Avocado pears contain primarily mono-unsaturated fats that have been shown to assist in keeping your heart healthy! They are also a good source of Vitamin E, which keeps your skin healthy and speeds up healing, as well as protecting red blood cells; Folic Acid, which helps with the production of red blood cells; and Selenium, which is an integral part of anti-oxidants (these help protect body cells from the damaging effects of free radicals and also needed for the proper functioning of the immune system)

RECIPE

Makes 4 portions

Ingredients

1 ripe avocado

1 ripe banana

1 orange

3 tablespoons cocoa powder

2 tablespoons xylitol

How to make it

– cut the avo in half. Remove the pip from the centre and discard. Remove and discard the skin too.

– in a food processor, add the avo, banana, cocoa powder, and xylitol.

– zest and juice the orange and add both to the food processor.

– blend the mixture until completely smooth and dark chocolate brown.

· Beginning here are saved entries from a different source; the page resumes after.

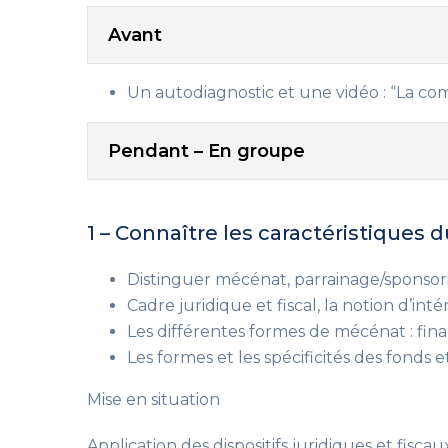
Avant
Un autodiagnostic et une vidéo
: “La co
Pendant – En groupe
1 – Connaître les caractéristiques
Distinguer mécénat, parrainage/sponsori
Cadre juridique et fiscal, la notion d’inté
Les différentes formes de mécénat
: fin
Les formes et les spécificités des fonds e
Mise en situation
Application des dispositifs juridiques et fiscau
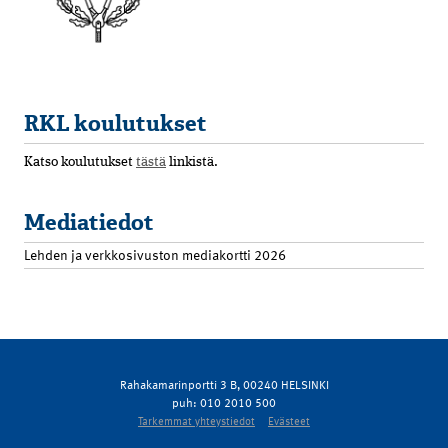
RKL koulutukset
Katso koulutukset
tästä
linkistä.
Mediatiedot
Lehden ja verkkosivuston mediakortti 2026
Rahakamarinportti 3 B, 00240 HELSINKI
puh: 010 2010 500
Tarkemmat yhteystiedot
Evästeet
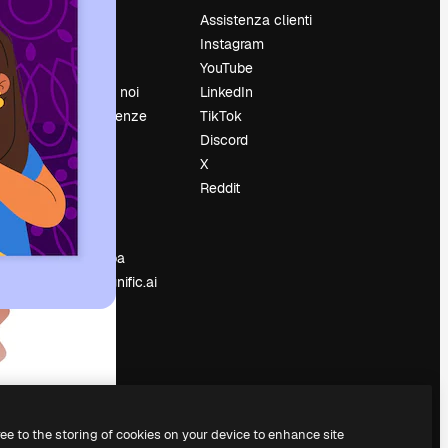
Prezzi
Assistenza clienti
Chi siamo
Instagram
Recensioni
YouTube
Lavora con noi
LinkedIn
Cerca tendenze
TikTok
Blog
Discord
Eventi
X
Slidesgo
Reddit
e
Vendi i tuoi
contenuti
Sala stampa
Cerchi magnific.ai
ree to the storing of cookies on your device to enhance site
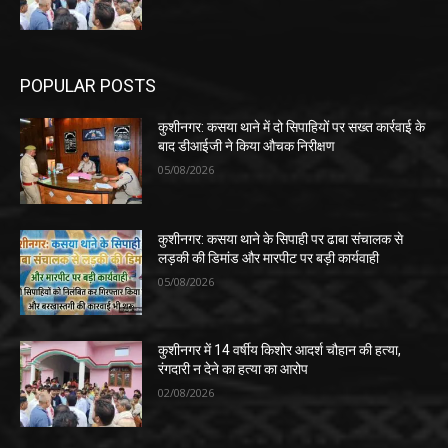
POPULAR POSTS
कुशीनगर: कसया थाने में दो सिपाहियों पर सख्त कार्रवाई के
बाद डीआईजी ने किया औचक निरीक्षण
05/08/2026
कुशीनगर: कसया थाने के सिपाही पर ढाबा संचालक से
लड़की की डिमांड और मारपीट पर बड़ी कार्यवाही
05/08/2026
कुशीनगर में 14 वर्षीय किशोर आदर्श चौहान की हत्या,
रंगदारी न देने का हत्या का आरोप
02/08/2026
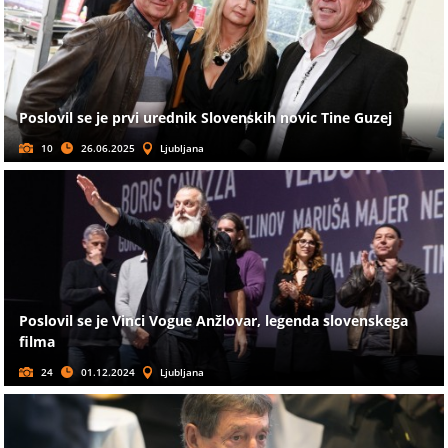
Poslovil se je prvi urednik Slovenskih novic Tine Guzej
10
26.06.2025
Ljubljana
Poslovil se je Vinci Vogue Anžlovar, legenda slovenskega
filma
24
01.12.2024
Ljubljana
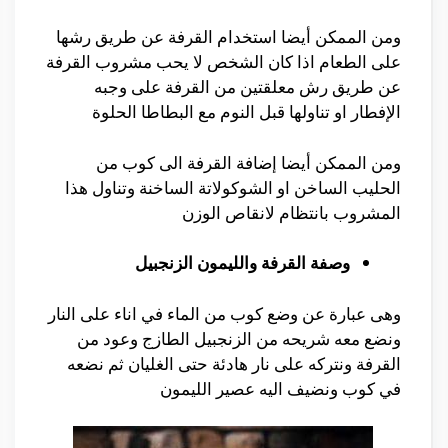
ومن الممكن أيضا استخدام القرفة عن طريق رشها
على الطعام اذا كان الشخص لا يحب مشروب القرفة
عن طريق رش معلقتين من القرفة على وجبه
الإفطار او تناولها قبل النوم مع البطاطا الحلوة
ومن الممكن أيضا إضافة القرفة الى كوب من
الحليب الساخن او الشوكولاتة الساخنة وتناول هذا
المشروب بانتظام لانقاص الوزن
وصفة القرفة والليمون الزنجبيل
وهى عبارة عن وضع كوب من الماء في اناء على النار
ونضع معه شريحه من الزنجبيل الطازج وعود من
القرفة ونتركه على نار هادئة حتى الغليان ثم نضعه
في كوب ونضيف اليه عصير الليمون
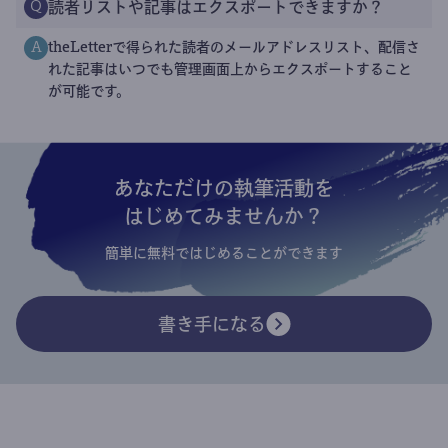
読者リストや記事はエクスポートできますか？
Q
theLetterで得られた読者のメールアドレスリスト、配信さ
A
れた記事はいつでも管理画面上からエクスポートすること
が可能です。
あなただけの執筆活動を
はじめてみませんか？
簡単に無料ではじめることができます
書き手になる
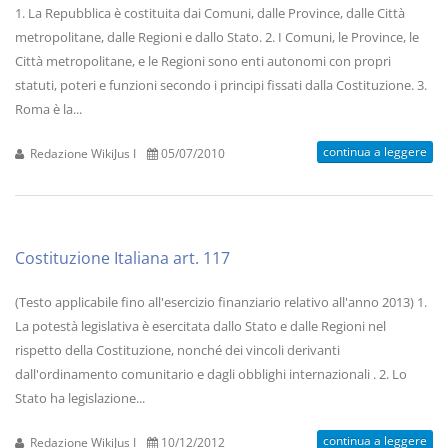
1. La Repubblica è costituita dai Comuni, dalle Province, dalle Città
metropolitane, dalle Regioni e dallo Stato. 2. I Comuni, le Province, le
Città metropolitane, e le Regioni sono enti autonomi con propri
statuti, poteri e funzioni secondo i principi fissati dalla Costituzione. 3.
Roma è la...
continua a leggere
Redazione WikiJus I
05/07/2010
Costituzione Italiana art. 117
(Testo applicabile fino all'esercizio finanziario relativo all'anno 2013) 1.
La potestà legislativa è esercitata dallo Stato e dalle Regioni nel
rispetto della Costituzione, nonché dei vincoli derivanti
dall'ordinamento comunitario e dagli obblighi internazionali . 2. Lo
Stato ha legislazione...
continua a leggere
Redazione WikiJus I
10/12/2012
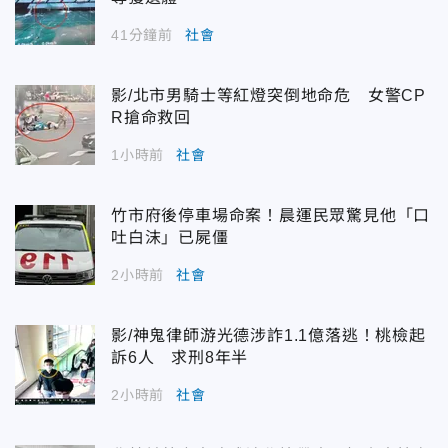
41分鐘前
社會
影/北市男騎士等紅燈突倒地命危 女警CP
R搶命救回
1小時前
社會
竹市府後停車場命案！晨運民眾驚見他「口
吐白沫」已屍僵
2小時前
社會
影/神鬼律師游光德涉詐1.1億落逃！桃檢起
訴6人 求刑8年半
2小時前
社會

The sweetness and darkness can both be adjusted by adding more or less xylitol and cocoa powder. The xylitol can also be substituted with honey, a low calorie or non-nutritive sweetener.

– you can remove the orange and replace with another flavour variation like cinnamon, lemon zest etc.

– spoon the mousse into 4 glasses for serving and refrigerate until ready to serve.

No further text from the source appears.